Healthcare markets | There are some interesting notes throughout the S-1
One of my favorite aspects of this filing is the analysis of market structure of specific areas in health market. Here is a short list of references I found interesting:
- The basis for estimate of Total Addressable Market (TAM) include CMS data for prescription benefits, JAMA for pharmaceutical manufacturer solutions, and McKinsey for telehealth. Page 29
- The total market opportunity defined in the S-1 is USD $800Bn. Page 121
- USD $524Bn is associated with prescriptions, including $164Bn of unfilled scripts
- USD $34Bn is associated with pharmaceutical manufacturer solutions
- USD $250Bn is associated with telehealth services
- Risks described by GoodRx include market power of pharmacies and PBM. Page 26
- Pharmacies named include CVS, WalMart, Walgreens, and Kroger.

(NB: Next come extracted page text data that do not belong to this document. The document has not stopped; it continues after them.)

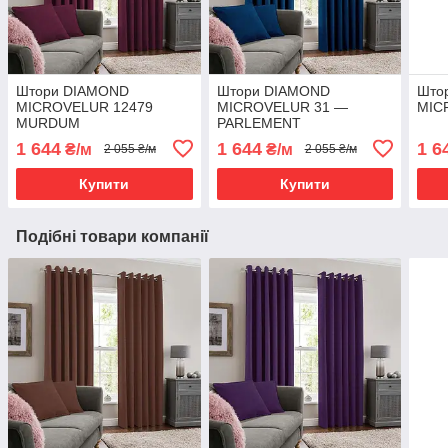
Штори DIAMOND
Штори DIAMOND
Што
MICROVELUR 12479
MICROVELUR 31 —
MIC
MURDUM
PARLEMENT
1 644
1 644
1 6
₴/м
₴/м
2 055 ₴/м
2 055 ₴/м
Купити
Купити
Подібні товари компанії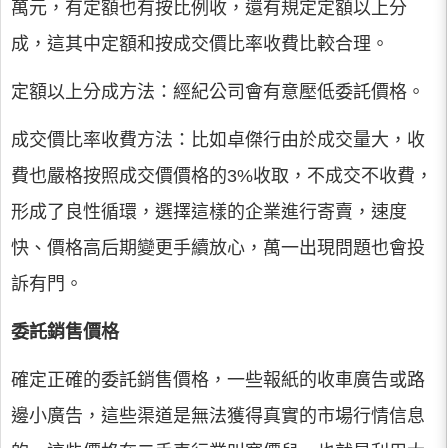
萬元，有定額也有按比例收，還有規定定額以上分
成，這其中定額和按成交價比率收費比較合理。
定額以上分成方法：經紀公司會有意壓低委託價格。
成交價比率收費方法：比如卓傑行由於成交量大，收
費也嚴格按照成交價價格的3%收取，不成交不收費，
形成了良性循環，選擇這樣的企業進行寄賣，速度
快、價格高后期變更手續放心，萬一出現問題也會投
訴有門。
委託銷售價格
確定正確的委託銷售價格，一些報紙的收車廣告或路
邊小廣告，這些渠道是無法獲得真實的市場行情信息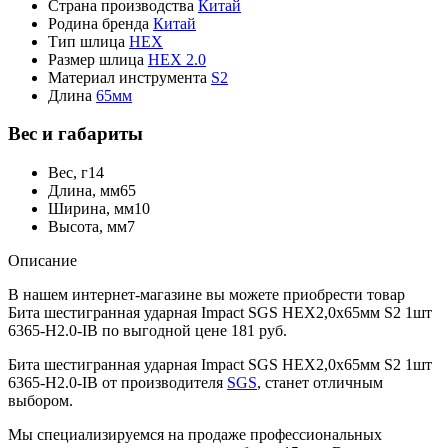
Страна производства
Китай
Родина бренда
Китай
Тип шлица
HEX
Размер шлица
HEX 2.0
Материал инструмента
S2
Длина
65мм
Вес и габариты
Вес, г
14
Длина, мм
65
Ширина, мм
10
Высота, мм
7
Описание
В нашем интернет-магазине вы можете приобрести товар
Бита шестигранная ударная Impact SGS HEX2,0х65мм S2 1шт
6365-H2.0-IB по выгодной цене 181 руб.
Бита шестигранная ударная Impact SGS HEX2,0х65мм S2 1шт
6365-H2.0-IB от производителя
SGS
, станет отличным
выбором.
Мы специализируемся на продаже профессиональных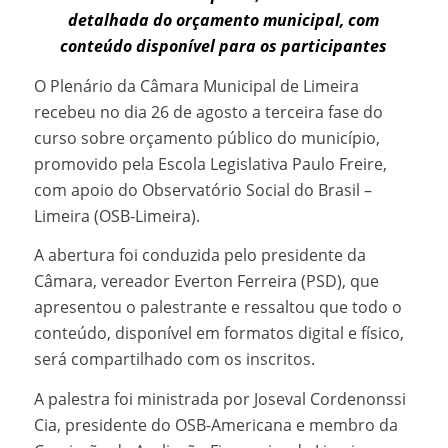
detalhada do orçamento municipal, com
conteúdo disponível para os participantes
O Plenário da Câmara Municipal de Limeira
recebeu no dia 26 de agosto a terceira fase do
curso sobre orçamento público do município,
promovido pela Escola Legislativa Paulo Freire,
com apoio do Observatório Social do Brasil –
Limeira (OSB-Limeira).
A abertura foi conduzida pelo presidente da
Câmara, vereador Everton Ferreira (PSD), que
apresentou o palestrante e ressaltou que todo o
conteúdo, disponível em formatos digital e físico,
será compartilhado com os inscritos.
A palestra foi ministrada por Joseval Cordenonssi
Cia, presidente do OSB-Americana e membro da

- PBMs named include ESI, Optum, Navitus, and MedImpact.
- GoodRx cites competitors in telehealth. Page 27
- Teledoc, AmWell, MDLIVE, Doctors on Demand
Other areas in the S-1 I would like to read more about
I always learn something when going down these types of rabbit holes on weekends. I was initially a bit confused when looking at the income statement on Page 14 and noticed the disconnect between “Net Income” and the subsequent “Net Income Attributable to Common Shareholders.” I read the balance of the S-1 looking for a minority interest explanation (and wondered if the VIE disclosure would provide the explanation); Well, the answer was revealed on the near-final page of the appendix, F-47. (The delta is attributable to the Preferreds.)
I am interested in reading a thorough valuation of GoodRx, including a narrative on the impact of the SBC, dual-class structure, and corporate governance details, such as the status as a “controlled company.” I hope someone notices such a piece and forwards it to me! *hint-hint!*
I am also interested in hearing opinions of marketing professionals around the description of marketing mix and priorities on pages 135-138. It is interesting to me that S&M as a percentage of revenue is declining while revenue and CFO both continue to grow. What more could be done?
Finally, I wonder how continued expansion into the telehealth market will a) create synergy with the other platforms, and b) create economic impact, given the market structure and, seemingly inevitable, lower relative operating margins.
I spent a few hours reading through this S-1 yesterday, September 27, and found it informative and interesting. If you read my blogpost and have reactions, please let me know. I am interested in seeing where this firm goes and where there is competitive response.